In order to achieve the purpose, the following technical scheme is adopted in the disclosure:
the first aspect of the disclosure provides a space environment identification method for robot intelligent service.
A space environment identification method for robot intelligent service comprises the following steps:
acquiring at least one image of a spatial environment region to be identified;
acquiring a model by adopting a preset visual relationship according to the acquired image, acquiring article characteristics in the image and relationship characteristics among articles, and further acquiring a visual relationship triple of the articles in the image;
obtaining a model by using a preset attribute according to the obtained article characteristics to obtain the attribute of each article;
obtaining an article multiple relation graph in the current image according to the obtained visual relation triples of each article and the attributes of each article;
and processing each acquired image of the environment area to be identified to obtain an article multiple relation graph, and constructing a robot semantic visual space according to the article multiple relation graph of each acquired image to realize identification of the space environment.
A second aspect of the present disclosure provides a spatial environment recognition system for a robot-intelligent service.
A spatial environment recognition system for robotic intelligence services, comprising:
a data acquisition module configured to: acquiring at least one image of a spatial environment region to be identified;
a visual relationship triplet acquisition module configured to: acquiring a model by adopting a preset visual relationship according to the acquired image, acquiring article characteristics in the image and relationship characteristics among articles, and further acquiring a visual relationship triple of the articles in the image;
an item attribute acquisition module configured to: obtaining a model by using a preset attribute according to the obtained article characteristics to obtain the attribute of each article;
an item multiple relationship diagram acquisition module configured to: obtaining an article multiple relation graph in the current image according to the obtained visual relation triples of each article and the attributes of each article;
an environment identification module configured to: and processing each image of the environment area to be identified to obtain an article multiple relation graph, and constructing a robot semantic visual space according to the obtained article multiple relation graph of each image to realize the identification of the environment.

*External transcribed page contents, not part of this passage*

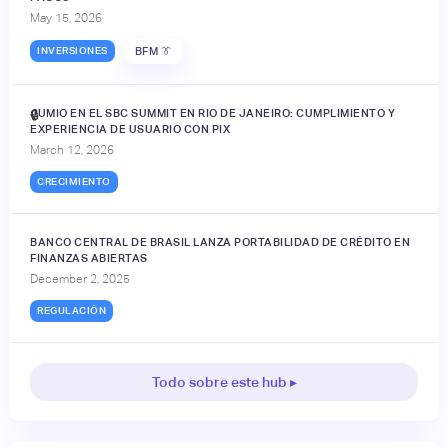
May 15, 2026
INVERSIONES
BFM 👔
JUMIO EN EL SBC SUMMIT EN RIO DE JANEIRO: CUMPLIMIENTO Y
🔒
EXPERIENCIA DE USUARIO CON PIX
March 12, 2026
CRECIMIENTO
BANCO CENTRAL DE BRASIL LANZA PORTABILIDAD DE CRÉDITO EN
FINANZAS ABIERTAS
December 2, 2025
REGULACIÓN
Todo sobre este hub ▸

A third aspect of the present disclosure provides a medium on which a program is stored, the program implementing, when executed by a processor, the steps in the spatial environment recognition method for robot intelligence service according to the first aspect of the present disclosure.
A fourth aspect of the present disclosure provides an electronic device, including a memory, a processor, and a program stored on the memory and executable on the processor, where the processor executes the program to implement the steps in the method for identifying a spatial environment for robot intelligent services according to the first aspect of the present disclosure.

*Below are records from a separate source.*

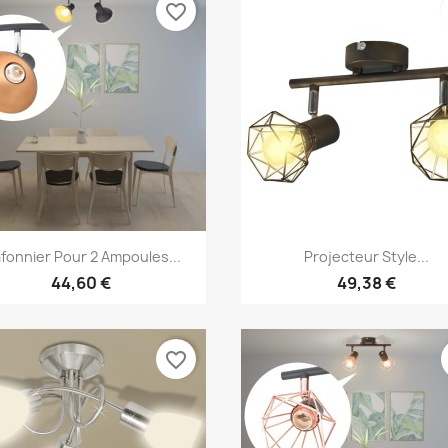
favorite_border
Aperçu rapide
Aperçu rapide


afonnier Pour 2 Ampoules...
Projecteur Style...
44,60 €
49,38 €
favorite_border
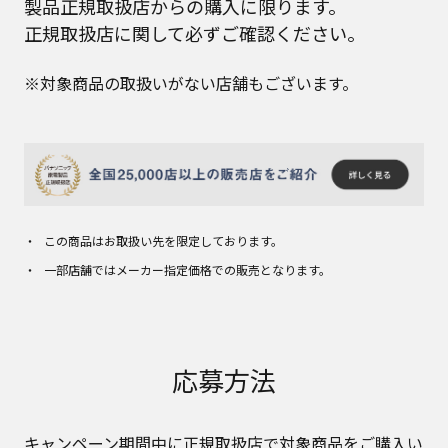
製品正規取扱店からの購入に限ります。
正規取扱店に関して必ずご確認ください。
※対象商品の取扱いがない店舗もございます。
この商品はお取扱い先を限定しております。
一部店舗ではメーカー指定価格での販売となります。
応募方法
キャンペーン期間中に正規取扱店で対象商品をご購入い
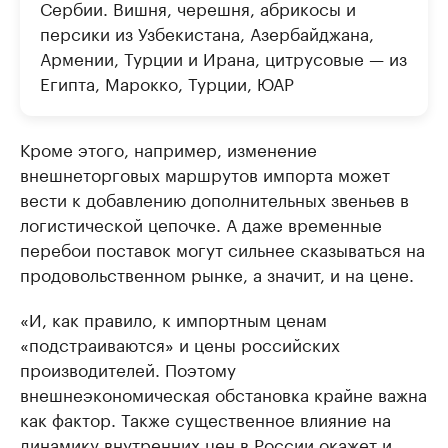
Сербии. Вишня, черешня, абрикосы и
персики из Узбекистана, Азербайджана,
Армении, Турции и Ирана, цитрусовые — из
Египта, Марокко, Турции, ЮАР
Кроме этого, например, изменение
внешнеторговых маршрутов импорта может
вести к добавлению дополнительных звеньев в
логистической цепочке. А даже временные
перебои поставок могут сильнее сказываться на
продовольственном рынке, а значит, и на цене.
«И, как правило, к импортным ценам
«подстраиваются» и цены российских
производителей. Поэтому
внешнеэкономическая обстановка крайне важна
как фактор. Также существенное влияние на
динамику внутренних цен в России окажет и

Compared with the prior art, the beneficial effect of this disclosure is:
1. according to the method, the system, the medium and the electronic equipment, the preset visual relationship obtaining model is adopted, the object features in the image and the relationship features between the objects are obtained, the triple features of the objects in the image are obtained, the visual relationship triple of each object in the image is further obtained, the identification of the relative position relationship of each object in the image is achieved, and the identification capacity of the space is improved.
2. According to the method, the system, the medium and the electronic equipment, the model is obtained by using the preset attribute according to the obtained article characteristics, the attribute of each article is obtained, the article multi-relation graph in the current image is obtained according to the obtained visual relation triple of each article and the attribute of each article, the visual relation of each article and the attribute of each article are effectively combined, and the space environment is more efficiently and accurately identified.
Detailed Description
It should be noted that the following detailed description is exemplary and is intended to provide further explanation of the disclosure. Unless defined otherwise, all technical and scientific terms used herein have the same meaning as commonly understood by one of ordinary skill in the art to which this disclosure belongs.

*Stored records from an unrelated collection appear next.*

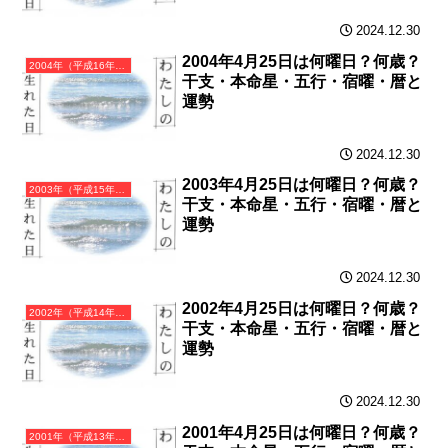
2024.12.30
2004年4月25日は何曜日？何歳？
2004年（平成16年）甲申（きのえさる）・申年（さる年）カレンダー（月曜はじまり）
干支・本命星・五行・宿曜・暦と
運勢
2024.12.30
2003年4月25日は何曜日？何歳？
2003年（平成15年）癸未（みずのとひつじ）・未年（ひつじ年）カレンダー（月曜はじまり）
干支・本命星・五行・宿曜・暦と
運勢
2024.12.30
2002年4月25日は何曜日？何歳？
2002年（平成14年）壬午（みずのえうま）・午年（うま年）カレンダー（月曜はじまり）
干支・本命星・五行・宿曜・暦と
運勢
2024.12.30
2001年4月25日は何曜日？何歳？
2001年（平成13年）辛巳（かのとみ）・巳年（へび年）カレンダー（月曜はじまり）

It is noted that the terminology used herein is for the purpose of describing particular embodiments only and is not intended to be limiting of example embodiments according to the present disclosure. As used herein, the singular forms "a", "an" and "the" are intended to include the plural forms as well, and it should be understood that when the terms "comprises" and/or "comprising" are used in this specification, they specify the presence of stated features, steps, operations, devices, components, and/or combinations thereof, unless the context clearly indicates otherwise.
The embodiments and features of the embodiments in the present disclosure may be combined with each other without conflict.
Example 1:
as shown in fig. 1 to 3, embodiment 1 of the present disclosure provides a spatial environment recognition method for robot intelligent service, including the following steps:
acquiring at least one image of a spatial environment region to be identified;
according to the obtained image, a preset visual relationship obtaining model is adopted, the object features in the image and the relationship features between the objects are obtained, the triple features of the objects in the image are obtained, and then the visual relationship triple of the objects in the image is obtained;
obtaining a model by using a preset attribute according to the obtained article characteristics to obtain the attribute of each article;
obtaining an article multiple relation graph in the current image according to the obtained visual relation triples of each article and the attributes of each article;
and processing each acquired image of the environment area to be identified to obtain an article multiple relation graph, and constructing a robot semantic visual space according to the article multiple relation graph of each acquired image to realize identification of the space environment.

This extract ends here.